**Source data**
■ ■ ■

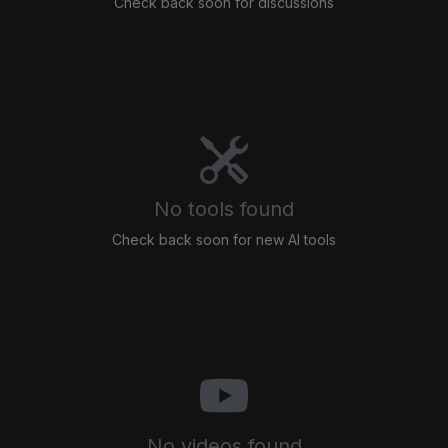
Check back soon for discussions
No tools found
Check back soon for new AI tools
No videos found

■ ■ ■

**Directions for this task**
In your copy, restate the data above word for word but leave out any picture.

**Reply to the exercise**
Check back soon for discussions
No tools found
Check back soon for new AI tools
No videos found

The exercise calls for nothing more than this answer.